Dennis Brothers expanded at a very quick pace. They merged with White and Poppe in 1919. White and Poppe was the prime supplier of engines to Dennis from their early days. In the 1990s, the company was split into three companies: –
- Dennis Bus, who manufactured buses and coaches.
- Dennis Fire, who manufactured fire engines.
- Dennis Eagle, who manufactured municipal vehicles.
Dennis Bus and Dennis Fire are now owned by Alexander Dennis while Dennis Eagle is owned by Ros Roca.
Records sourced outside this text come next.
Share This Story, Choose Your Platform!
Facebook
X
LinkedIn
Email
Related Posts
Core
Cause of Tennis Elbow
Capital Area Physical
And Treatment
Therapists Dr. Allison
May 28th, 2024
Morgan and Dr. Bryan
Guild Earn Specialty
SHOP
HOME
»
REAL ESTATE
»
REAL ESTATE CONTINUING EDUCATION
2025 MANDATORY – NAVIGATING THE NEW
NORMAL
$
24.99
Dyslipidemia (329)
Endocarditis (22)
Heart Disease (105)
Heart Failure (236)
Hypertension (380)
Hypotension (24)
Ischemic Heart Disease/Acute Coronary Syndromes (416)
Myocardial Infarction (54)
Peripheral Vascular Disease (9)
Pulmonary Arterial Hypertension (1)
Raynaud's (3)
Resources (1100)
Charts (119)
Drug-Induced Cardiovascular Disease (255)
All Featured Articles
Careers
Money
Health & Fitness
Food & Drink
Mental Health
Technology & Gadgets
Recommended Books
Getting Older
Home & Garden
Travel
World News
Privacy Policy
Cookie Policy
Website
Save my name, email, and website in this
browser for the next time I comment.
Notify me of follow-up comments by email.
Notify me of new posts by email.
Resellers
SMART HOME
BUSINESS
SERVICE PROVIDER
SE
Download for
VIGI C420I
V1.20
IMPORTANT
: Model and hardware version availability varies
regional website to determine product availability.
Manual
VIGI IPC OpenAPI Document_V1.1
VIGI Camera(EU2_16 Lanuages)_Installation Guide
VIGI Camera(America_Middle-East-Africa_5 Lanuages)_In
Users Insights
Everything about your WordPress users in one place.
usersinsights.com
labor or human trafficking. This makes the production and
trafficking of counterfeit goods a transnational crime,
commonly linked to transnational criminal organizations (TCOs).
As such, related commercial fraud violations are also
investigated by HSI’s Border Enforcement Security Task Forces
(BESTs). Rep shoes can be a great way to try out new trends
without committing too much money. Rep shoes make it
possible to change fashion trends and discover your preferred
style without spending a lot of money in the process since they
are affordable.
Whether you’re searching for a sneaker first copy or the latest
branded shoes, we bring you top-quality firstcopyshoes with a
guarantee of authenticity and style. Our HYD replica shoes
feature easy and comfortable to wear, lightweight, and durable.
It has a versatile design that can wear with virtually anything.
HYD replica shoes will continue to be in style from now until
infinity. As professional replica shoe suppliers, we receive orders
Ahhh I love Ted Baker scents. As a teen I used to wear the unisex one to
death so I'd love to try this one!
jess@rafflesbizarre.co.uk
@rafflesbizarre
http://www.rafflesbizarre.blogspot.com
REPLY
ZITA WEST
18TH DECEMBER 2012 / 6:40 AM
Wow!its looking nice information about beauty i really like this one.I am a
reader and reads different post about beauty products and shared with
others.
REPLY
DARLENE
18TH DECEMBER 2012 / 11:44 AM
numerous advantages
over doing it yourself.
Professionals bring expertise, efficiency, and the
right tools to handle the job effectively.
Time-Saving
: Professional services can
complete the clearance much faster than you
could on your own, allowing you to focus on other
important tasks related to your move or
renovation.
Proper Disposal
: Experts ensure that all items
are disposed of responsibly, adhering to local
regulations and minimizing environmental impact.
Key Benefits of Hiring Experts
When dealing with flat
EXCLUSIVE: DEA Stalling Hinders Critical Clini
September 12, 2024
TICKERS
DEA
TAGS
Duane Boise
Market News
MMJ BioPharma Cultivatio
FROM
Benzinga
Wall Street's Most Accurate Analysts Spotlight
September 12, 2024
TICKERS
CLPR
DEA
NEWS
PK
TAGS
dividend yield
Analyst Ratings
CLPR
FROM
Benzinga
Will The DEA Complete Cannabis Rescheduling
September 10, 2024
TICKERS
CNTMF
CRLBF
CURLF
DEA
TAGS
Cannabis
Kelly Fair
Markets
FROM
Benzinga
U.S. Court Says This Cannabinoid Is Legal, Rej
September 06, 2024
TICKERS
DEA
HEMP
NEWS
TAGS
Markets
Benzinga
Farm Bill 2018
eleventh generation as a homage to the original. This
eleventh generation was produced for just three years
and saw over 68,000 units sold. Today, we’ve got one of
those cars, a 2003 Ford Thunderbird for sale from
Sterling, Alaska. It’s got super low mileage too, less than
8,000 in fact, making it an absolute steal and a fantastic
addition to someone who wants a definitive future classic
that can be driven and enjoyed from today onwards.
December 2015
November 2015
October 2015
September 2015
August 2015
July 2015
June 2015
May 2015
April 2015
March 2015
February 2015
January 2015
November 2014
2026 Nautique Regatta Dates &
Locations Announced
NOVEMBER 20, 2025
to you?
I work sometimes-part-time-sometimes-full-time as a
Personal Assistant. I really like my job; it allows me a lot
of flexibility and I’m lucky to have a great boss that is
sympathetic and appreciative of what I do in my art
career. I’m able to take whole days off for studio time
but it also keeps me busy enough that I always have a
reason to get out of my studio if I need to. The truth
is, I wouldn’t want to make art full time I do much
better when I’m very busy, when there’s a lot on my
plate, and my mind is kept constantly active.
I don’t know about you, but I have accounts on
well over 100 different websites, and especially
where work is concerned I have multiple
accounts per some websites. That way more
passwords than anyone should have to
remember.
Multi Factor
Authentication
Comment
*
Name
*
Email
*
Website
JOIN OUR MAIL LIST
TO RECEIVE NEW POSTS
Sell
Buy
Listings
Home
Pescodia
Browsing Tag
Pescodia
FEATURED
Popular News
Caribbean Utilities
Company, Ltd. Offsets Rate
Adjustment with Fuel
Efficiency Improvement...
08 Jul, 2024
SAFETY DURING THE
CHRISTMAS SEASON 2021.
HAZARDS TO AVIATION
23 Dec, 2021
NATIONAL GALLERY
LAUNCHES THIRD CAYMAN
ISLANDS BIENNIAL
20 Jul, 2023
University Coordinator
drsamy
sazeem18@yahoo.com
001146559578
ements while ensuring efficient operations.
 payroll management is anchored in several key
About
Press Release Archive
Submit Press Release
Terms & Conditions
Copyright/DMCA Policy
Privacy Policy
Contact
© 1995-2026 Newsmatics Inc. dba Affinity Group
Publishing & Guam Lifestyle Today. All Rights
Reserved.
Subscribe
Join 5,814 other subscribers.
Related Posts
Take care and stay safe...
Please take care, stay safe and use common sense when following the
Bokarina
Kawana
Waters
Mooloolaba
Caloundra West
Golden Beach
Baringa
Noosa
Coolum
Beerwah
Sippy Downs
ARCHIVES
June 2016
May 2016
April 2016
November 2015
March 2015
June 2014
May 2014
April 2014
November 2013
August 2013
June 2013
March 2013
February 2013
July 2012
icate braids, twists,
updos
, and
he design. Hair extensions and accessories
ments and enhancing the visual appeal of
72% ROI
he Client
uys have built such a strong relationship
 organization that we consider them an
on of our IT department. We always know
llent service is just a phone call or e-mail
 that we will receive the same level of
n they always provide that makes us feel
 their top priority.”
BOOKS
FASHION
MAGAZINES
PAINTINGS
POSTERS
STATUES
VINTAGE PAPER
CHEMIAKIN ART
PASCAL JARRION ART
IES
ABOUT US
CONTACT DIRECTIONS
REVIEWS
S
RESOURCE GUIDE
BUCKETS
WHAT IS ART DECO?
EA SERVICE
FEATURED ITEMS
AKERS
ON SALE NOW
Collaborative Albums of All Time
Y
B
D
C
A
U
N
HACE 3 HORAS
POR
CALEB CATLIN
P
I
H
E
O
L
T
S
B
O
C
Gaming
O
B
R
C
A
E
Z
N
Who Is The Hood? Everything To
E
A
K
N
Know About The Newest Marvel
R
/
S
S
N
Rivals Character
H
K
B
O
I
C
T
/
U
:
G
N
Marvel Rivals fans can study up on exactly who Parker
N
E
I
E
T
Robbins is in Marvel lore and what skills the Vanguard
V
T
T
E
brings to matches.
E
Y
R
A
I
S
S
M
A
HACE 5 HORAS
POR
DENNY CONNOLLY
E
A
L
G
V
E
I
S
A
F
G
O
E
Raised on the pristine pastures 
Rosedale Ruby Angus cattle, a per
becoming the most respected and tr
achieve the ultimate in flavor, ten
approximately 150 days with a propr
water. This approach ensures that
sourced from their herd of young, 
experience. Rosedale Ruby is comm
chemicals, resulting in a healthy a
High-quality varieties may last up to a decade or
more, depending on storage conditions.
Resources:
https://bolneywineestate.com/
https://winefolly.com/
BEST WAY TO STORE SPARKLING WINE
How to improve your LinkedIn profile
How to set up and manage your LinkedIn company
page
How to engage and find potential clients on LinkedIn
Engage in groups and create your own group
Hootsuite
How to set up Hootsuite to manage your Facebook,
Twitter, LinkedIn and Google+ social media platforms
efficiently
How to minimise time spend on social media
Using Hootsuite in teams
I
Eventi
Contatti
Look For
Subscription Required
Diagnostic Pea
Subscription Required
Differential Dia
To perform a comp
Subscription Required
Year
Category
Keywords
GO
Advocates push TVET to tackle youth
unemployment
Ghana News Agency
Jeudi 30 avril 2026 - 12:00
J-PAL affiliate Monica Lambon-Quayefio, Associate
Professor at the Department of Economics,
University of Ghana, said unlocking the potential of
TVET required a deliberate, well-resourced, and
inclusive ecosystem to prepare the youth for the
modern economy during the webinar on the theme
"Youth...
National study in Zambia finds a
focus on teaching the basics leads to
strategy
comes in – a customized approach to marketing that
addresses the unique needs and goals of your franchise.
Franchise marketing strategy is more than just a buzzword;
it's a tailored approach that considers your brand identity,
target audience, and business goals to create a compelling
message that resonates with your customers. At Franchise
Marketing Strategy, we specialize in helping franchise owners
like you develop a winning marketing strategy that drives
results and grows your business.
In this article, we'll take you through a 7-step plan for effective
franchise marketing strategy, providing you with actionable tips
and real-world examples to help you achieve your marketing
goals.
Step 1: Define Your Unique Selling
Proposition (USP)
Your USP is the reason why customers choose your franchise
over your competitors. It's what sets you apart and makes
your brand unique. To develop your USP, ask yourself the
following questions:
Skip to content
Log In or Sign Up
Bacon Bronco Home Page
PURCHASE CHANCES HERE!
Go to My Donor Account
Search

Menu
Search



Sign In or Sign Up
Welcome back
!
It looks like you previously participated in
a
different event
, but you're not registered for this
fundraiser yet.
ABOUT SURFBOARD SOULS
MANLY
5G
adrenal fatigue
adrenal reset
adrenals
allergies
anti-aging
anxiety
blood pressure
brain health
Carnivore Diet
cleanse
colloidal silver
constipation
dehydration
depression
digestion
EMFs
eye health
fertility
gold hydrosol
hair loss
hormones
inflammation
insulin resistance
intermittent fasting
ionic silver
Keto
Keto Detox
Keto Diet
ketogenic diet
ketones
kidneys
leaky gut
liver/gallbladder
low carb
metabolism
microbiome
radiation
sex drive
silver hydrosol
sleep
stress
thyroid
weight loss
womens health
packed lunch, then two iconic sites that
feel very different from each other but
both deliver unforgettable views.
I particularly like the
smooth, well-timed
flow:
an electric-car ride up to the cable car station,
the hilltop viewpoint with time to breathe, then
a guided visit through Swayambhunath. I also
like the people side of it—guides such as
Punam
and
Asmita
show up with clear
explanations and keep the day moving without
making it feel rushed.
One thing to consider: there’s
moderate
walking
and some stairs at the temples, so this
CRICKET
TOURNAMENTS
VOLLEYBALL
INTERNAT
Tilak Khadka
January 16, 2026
The main distinguishing feature of the Dennis fire engines was the use of centrifugal main pumps instead of the reciprocating (piston) pumps which were common in fire engines of that era. Though the piston pumps were useful when pumping water from a pond which was not pressurised, they were complicated, had lesser capacity and gave a pulsating discharge which required air filled dampers to even out the flow. The Centrifugal pumps were more efficient when it came to supplying water from pressurised fire hydrants as they boosted the fir hydrant pressure in a seamless manner. These pumps were sold by Dennis as “Turbine Pumps”.
The 1938 Dennis Light Four was powered by a 3.7 litre inline four cylinder naturally aspirated petrol engine. These engines breathed through side valves and produced around 60 BHP. All this power was transmitted to the rear wheels using a five speed manual gearbox. This gearbox had an overdrive on the fifth gear. This propulsion combination was sufficient to push the Light Four to a top speed of 96 km/h (60 mph).
The Light four had a main pump and a gear pump. The main pump was a centrifugal pump while the gear pump was used to feed to the hose reel. This fire engine could carry 50 gallons (227 litres) of water in an on-board tank. They were also equipped with a “Pump Escape” system. This system comprised of, in addition to the main pump, a 30 foot (9.144 m) extension ladder which could be pulled out from the rear of the fire engine. These ladders were supplied by companies like, Ajax, Bailey and Dewherst. They were made from laminated wood. My model has a 50 foot (15.24 m) ladder which came with wheels. This arrangement allowed for the ladder to be removed from the fire engine, thus improving manouevrability and allowed the vehicle as well as the ladder to be positioned closer to the building on fire. This system was called the “Wheeled Escape”.
The Dennis Light Four was equipped with a covered cabin for the driver while the firemen stood on a platform on the locker box with just a single rail to hold on to. This was a dangerous way of traveling as the speed of the vehicles increased. Letr models of the vehicle had improved design, including a cabin for the crew to travel in.